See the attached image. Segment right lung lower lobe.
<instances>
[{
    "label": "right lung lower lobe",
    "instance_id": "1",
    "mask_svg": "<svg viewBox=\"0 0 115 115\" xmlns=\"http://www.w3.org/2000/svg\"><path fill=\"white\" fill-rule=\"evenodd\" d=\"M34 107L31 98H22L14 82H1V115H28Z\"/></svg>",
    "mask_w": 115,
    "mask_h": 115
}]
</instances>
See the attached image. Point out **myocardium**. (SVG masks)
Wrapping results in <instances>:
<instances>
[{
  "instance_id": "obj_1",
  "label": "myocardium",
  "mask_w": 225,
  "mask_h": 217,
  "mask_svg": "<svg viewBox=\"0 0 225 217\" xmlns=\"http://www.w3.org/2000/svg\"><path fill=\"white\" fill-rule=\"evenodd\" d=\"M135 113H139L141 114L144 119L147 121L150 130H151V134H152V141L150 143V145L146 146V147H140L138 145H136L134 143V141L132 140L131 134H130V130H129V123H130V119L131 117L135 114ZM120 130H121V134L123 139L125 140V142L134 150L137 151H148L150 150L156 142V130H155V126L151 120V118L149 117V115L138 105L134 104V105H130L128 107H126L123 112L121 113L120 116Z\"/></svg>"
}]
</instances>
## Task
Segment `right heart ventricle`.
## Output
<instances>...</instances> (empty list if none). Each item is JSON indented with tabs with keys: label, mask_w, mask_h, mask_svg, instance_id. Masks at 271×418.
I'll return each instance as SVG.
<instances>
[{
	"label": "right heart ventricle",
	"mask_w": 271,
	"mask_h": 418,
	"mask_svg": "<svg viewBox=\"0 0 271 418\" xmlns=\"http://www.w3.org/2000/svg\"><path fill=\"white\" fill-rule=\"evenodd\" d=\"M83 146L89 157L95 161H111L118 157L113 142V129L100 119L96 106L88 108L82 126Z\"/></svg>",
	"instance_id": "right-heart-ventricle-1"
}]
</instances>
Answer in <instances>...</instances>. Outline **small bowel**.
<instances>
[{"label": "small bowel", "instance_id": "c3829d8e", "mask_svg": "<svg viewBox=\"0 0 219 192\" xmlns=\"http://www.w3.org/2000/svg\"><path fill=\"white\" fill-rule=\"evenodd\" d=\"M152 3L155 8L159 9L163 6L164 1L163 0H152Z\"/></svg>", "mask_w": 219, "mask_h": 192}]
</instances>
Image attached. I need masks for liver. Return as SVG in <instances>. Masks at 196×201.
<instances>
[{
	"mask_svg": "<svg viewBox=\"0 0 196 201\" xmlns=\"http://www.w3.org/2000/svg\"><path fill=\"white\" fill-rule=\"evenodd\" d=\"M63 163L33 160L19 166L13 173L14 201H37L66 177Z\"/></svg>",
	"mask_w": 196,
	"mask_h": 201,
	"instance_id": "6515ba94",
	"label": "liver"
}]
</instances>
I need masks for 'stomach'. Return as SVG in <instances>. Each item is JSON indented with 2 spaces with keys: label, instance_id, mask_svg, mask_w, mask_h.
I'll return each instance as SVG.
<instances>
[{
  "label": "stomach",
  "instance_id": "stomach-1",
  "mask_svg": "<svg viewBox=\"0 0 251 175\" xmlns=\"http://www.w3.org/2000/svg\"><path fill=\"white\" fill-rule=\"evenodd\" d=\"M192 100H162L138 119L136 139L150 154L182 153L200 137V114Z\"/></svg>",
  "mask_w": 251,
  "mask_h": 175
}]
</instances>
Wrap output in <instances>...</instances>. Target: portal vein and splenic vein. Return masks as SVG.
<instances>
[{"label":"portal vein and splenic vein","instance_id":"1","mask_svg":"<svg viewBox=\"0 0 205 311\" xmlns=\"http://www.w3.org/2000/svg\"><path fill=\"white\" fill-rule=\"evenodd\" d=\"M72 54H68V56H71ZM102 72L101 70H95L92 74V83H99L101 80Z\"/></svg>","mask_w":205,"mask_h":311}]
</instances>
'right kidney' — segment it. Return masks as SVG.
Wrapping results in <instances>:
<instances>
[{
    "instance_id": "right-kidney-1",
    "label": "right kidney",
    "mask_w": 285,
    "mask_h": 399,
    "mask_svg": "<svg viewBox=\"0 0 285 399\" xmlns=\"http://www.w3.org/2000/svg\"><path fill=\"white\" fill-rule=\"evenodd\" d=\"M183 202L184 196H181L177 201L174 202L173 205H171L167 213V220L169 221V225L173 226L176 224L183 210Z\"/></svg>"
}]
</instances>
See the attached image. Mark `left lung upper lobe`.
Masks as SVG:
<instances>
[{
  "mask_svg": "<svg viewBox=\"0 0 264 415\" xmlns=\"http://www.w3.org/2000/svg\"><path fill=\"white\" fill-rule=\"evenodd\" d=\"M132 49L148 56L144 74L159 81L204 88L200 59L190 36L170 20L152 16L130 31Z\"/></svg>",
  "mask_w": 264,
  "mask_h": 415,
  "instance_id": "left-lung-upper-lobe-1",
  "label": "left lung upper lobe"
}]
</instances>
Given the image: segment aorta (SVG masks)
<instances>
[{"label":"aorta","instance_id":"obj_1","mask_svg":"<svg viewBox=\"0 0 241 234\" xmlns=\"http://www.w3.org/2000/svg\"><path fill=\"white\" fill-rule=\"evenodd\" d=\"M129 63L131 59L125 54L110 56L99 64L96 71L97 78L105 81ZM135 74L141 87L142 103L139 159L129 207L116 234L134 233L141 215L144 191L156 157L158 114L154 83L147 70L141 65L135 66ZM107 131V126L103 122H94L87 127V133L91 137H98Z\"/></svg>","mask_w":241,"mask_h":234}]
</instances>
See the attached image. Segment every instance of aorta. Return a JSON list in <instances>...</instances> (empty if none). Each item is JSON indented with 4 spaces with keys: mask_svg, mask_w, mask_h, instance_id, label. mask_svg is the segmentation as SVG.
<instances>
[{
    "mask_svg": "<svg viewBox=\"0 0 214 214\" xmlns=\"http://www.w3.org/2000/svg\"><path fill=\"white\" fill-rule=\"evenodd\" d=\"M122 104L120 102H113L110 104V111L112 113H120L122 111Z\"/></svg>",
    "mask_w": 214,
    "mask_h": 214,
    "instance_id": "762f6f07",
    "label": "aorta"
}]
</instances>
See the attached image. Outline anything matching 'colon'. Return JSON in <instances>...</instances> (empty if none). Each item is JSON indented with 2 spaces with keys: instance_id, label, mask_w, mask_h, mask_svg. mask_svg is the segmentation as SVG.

### ACTION ITEM
Every record above is to be transcribed exactly as written.

### WRITTEN RESPONSE
See the attached image. Segment right lung lower lobe.
<instances>
[{
    "label": "right lung lower lobe",
    "instance_id": "1",
    "mask_svg": "<svg viewBox=\"0 0 115 115\" xmlns=\"http://www.w3.org/2000/svg\"><path fill=\"white\" fill-rule=\"evenodd\" d=\"M34 107L31 98H22L14 82H1V115H28Z\"/></svg>",
    "mask_w": 115,
    "mask_h": 115
}]
</instances>
See the attached image. Point out **myocardium**. (SVG masks)
Wrapping results in <instances>:
<instances>
[{
  "instance_id": "obj_1",
  "label": "myocardium",
  "mask_w": 225,
  "mask_h": 217,
  "mask_svg": "<svg viewBox=\"0 0 225 217\" xmlns=\"http://www.w3.org/2000/svg\"><path fill=\"white\" fill-rule=\"evenodd\" d=\"M135 113H139L141 114L144 119L147 121L150 130H151V134H152V141L150 143V145L146 146V147H140L138 145H136L134 143V141L132 140L131 134H130V130H129V123H130V119L131 117L135 114ZM120 130H121V134L123 139L125 140V142L134 150L137 151H148L150 150L156 142V130H155V126L151 120V118L149 117V115L138 105L134 104V105H130L128 107H126L123 112L121 113L120 116Z\"/></svg>"
}]
</instances>
## Task
Segment `right heart ventricle`.
## Output
<instances>...</instances> (empty list if none). Each item is JSON indented with tabs with keys: label, mask_w, mask_h, mask_svg, instance_id. Masks at 271×418.
I'll return each instance as SVG.
<instances>
[{
	"label": "right heart ventricle",
	"mask_w": 271,
	"mask_h": 418,
	"mask_svg": "<svg viewBox=\"0 0 271 418\" xmlns=\"http://www.w3.org/2000/svg\"><path fill=\"white\" fill-rule=\"evenodd\" d=\"M83 146L89 157L95 161H111L118 157L113 142V129L100 119L96 106L88 108L82 126Z\"/></svg>",
	"instance_id": "right-heart-ventricle-1"
}]
</instances>
Answer in <instances>...</instances>. Outline **small bowel**.
<instances>
[{"label": "small bowel", "instance_id": "c3829d8e", "mask_svg": "<svg viewBox=\"0 0 219 192\" xmlns=\"http://www.w3.org/2000/svg\"><path fill=\"white\" fill-rule=\"evenodd\" d=\"M152 3L155 8L159 9L163 6L164 1L163 0H152Z\"/></svg>", "mask_w": 219, "mask_h": 192}]
</instances>
Image attached. I need masks for liver. Return as SVG in <instances>. Masks at 196×201.
<instances>
[{
	"mask_svg": "<svg viewBox=\"0 0 196 201\" xmlns=\"http://www.w3.org/2000/svg\"><path fill=\"white\" fill-rule=\"evenodd\" d=\"M63 163L33 160L19 166L13 173L14 201H37L66 177Z\"/></svg>",
	"mask_w": 196,
	"mask_h": 201,
	"instance_id": "6515ba94",
	"label": "liver"
}]
</instances>
I need masks for 'stomach'. Return as SVG in <instances>. Each item is JSON indented with 2 spaces with keys: label, instance_id, mask_svg, mask_w, mask_h.
I'll return each instance as SVG.
<instances>
[{
  "label": "stomach",
  "instance_id": "stomach-1",
  "mask_svg": "<svg viewBox=\"0 0 251 175\" xmlns=\"http://www.w3.org/2000/svg\"><path fill=\"white\" fill-rule=\"evenodd\" d=\"M192 100H162L138 119L136 139L150 154L182 153L200 137V114Z\"/></svg>",
  "mask_w": 251,
  "mask_h": 175
}]
</instances>
Wrap output in <instances>...</instances>. Target: portal vein and splenic vein. Return masks as SVG.
<instances>
[{"label":"portal vein and splenic vein","instance_id":"1","mask_svg":"<svg viewBox=\"0 0 205 311\" xmlns=\"http://www.w3.org/2000/svg\"><path fill=\"white\" fill-rule=\"evenodd\" d=\"M72 54H68V56H71ZM102 72L101 70H95L92 74V83H99L101 80Z\"/></svg>","mask_w":205,"mask_h":311}]
</instances>
'right kidney' — segment it. Return masks as SVG.
Wrapping results in <instances>:
<instances>
[{
    "instance_id": "right-kidney-1",
    "label": "right kidney",
    "mask_w": 285,
    "mask_h": 399,
    "mask_svg": "<svg viewBox=\"0 0 285 399\" xmlns=\"http://www.w3.org/2000/svg\"><path fill=\"white\" fill-rule=\"evenodd\" d=\"M183 202L184 196H181L177 201L174 202L173 205H171L167 213V220L169 221V225L173 226L176 224L183 210Z\"/></svg>"
}]
</instances>
See the attached image. Mark `left lung upper lobe`.
Masks as SVG:
<instances>
[{
  "mask_svg": "<svg viewBox=\"0 0 264 415\" xmlns=\"http://www.w3.org/2000/svg\"><path fill=\"white\" fill-rule=\"evenodd\" d=\"M132 49L148 56L144 74L159 81L204 88L200 59L190 36L170 20L152 16L130 31Z\"/></svg>",
  "mask_w": 264,
  "mask_h": 415,
  "instance_id": "left-lung-upper-lobe-1",
  "label": "left lung upper lobe"
}]
</instances>
Given the image: segment aorta (SVG masks)
<instances>
[{"label":"aorta","instance_id":"obj_1","mask_svg":"<svg viewBox=\"0 0 241 234\" xmlns=\"http://www.w3.org/2000/svg\"><path fill=\"white\" fill-rule=\"evenodd\" d=\"M129 63L131 59L125 54L110 56L99 64L96 71L97 78L105 81ZM135 74L141 87L142 103L139 159L129 207L116 234L134 233L141 215L144 191L156 157L158 114L154 83L147 70L141 65L135 66ZM107 131V126L103 122H94L87 127V133L91 137H98Z\"/></svg>","mask_w":241,"mask_h":234}]
</instances>
See the attached image. Segment every instance of aorta. Return a JSON list in <instances>...</instances> (empty if none). Each item is JSON indented with 4 spaces with keys: mask_svg, mask_w, mask_h, instance_id, label. mask_svg is the segmentation as SVG.
<instances>
[{
    "mask_svg": "<svg viewBox=\"0 0 214 214\" xmlns=\"http://www.w3.org/2000/svg\"><path fill=\"white\" fill-rule=\"evenodd\" d=\"M122 104L120 102H113L110 104V111L112 113H120L122 111Z\"/></svg>",
    "mask_w": 214,
    "mask_h": 214,
    "instance_id": "762f6f07",
    "label": "aorta"
}]
</instances>
See the attached image. Outline anything matching 'colon'. Return JSON in <instances>...</instances> (empty if none). Each item is JSON indented with 2 spaces with keys: instance_id, label, mask_w, mask_h, mask_svg. mask_svg is the segmentation as SVG.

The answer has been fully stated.